=== DATA FOR THIS TASK ===
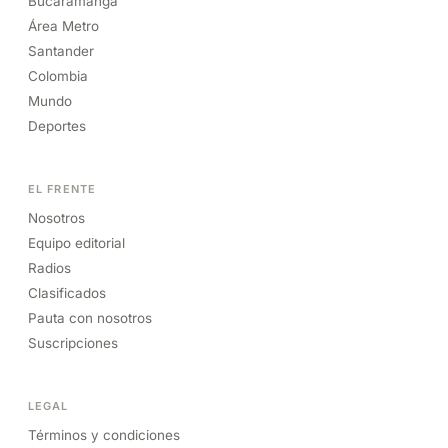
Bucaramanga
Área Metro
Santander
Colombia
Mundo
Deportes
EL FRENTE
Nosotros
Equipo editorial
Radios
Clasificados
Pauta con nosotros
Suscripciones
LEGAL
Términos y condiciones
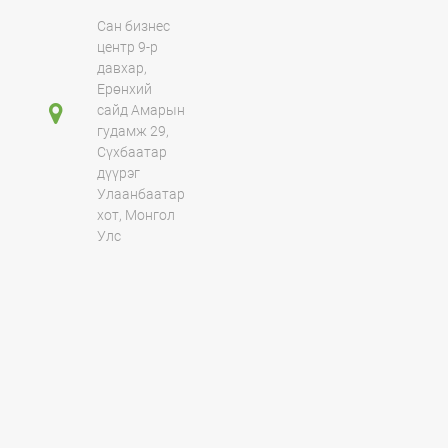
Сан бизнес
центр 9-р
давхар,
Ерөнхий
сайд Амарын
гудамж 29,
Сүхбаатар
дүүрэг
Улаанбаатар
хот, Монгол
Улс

...

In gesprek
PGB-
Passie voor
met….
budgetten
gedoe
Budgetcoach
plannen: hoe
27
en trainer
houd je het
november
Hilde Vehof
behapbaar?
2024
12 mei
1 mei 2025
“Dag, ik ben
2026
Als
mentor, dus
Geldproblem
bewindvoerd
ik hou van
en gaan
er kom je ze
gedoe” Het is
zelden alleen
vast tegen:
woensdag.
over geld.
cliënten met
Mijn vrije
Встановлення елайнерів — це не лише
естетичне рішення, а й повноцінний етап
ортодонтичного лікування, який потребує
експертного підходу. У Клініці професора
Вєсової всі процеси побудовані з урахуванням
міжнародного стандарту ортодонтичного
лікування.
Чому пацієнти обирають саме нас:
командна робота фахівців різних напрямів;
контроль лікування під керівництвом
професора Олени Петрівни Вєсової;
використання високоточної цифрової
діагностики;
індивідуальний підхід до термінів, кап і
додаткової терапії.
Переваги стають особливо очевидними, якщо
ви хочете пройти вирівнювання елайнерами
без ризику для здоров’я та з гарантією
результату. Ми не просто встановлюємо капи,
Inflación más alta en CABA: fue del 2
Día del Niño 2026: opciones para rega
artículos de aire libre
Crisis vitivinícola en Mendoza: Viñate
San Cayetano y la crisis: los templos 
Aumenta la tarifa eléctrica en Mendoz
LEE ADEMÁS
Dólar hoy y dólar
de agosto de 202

...

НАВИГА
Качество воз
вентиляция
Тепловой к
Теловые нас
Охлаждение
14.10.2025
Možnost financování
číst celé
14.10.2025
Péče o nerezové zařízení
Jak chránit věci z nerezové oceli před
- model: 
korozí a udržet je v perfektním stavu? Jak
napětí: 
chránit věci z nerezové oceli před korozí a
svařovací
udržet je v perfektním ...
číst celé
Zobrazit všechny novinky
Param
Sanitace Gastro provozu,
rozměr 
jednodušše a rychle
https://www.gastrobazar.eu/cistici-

=== WHAT IS REQUIRED ===
There is a line with "er kom je ze" and a line with "додаткової терапії." above. Copy exactly those two lines and all lines between them, with nothing else.

=== SOLVED EXERCISE ===
er kom je ze
gedoe” Het is
zelden alleen
vast tegen:
woensdag.
over geld.
cliënten met
Mijn vrije
Встановлення елайнерів — це не лише
естетичне рішення, а й повноцінний етап
ортодонтичного лікування, який потребує
експертного підходу. У Клініці професора
Вєсової всі процеси побудовані з урахуванням
міжнародного стандарту ортодонтичного
лікування.
Чому пацієнти обирають саме нас:
командна робота фахівців різних напрямів;
контроль лікування під керівництвом
професора Олени Петрівни Вєсової;
використання високоточної цифрової
діагностики;
індивідуальний підхід до термінів, кап і
додаткової терапії.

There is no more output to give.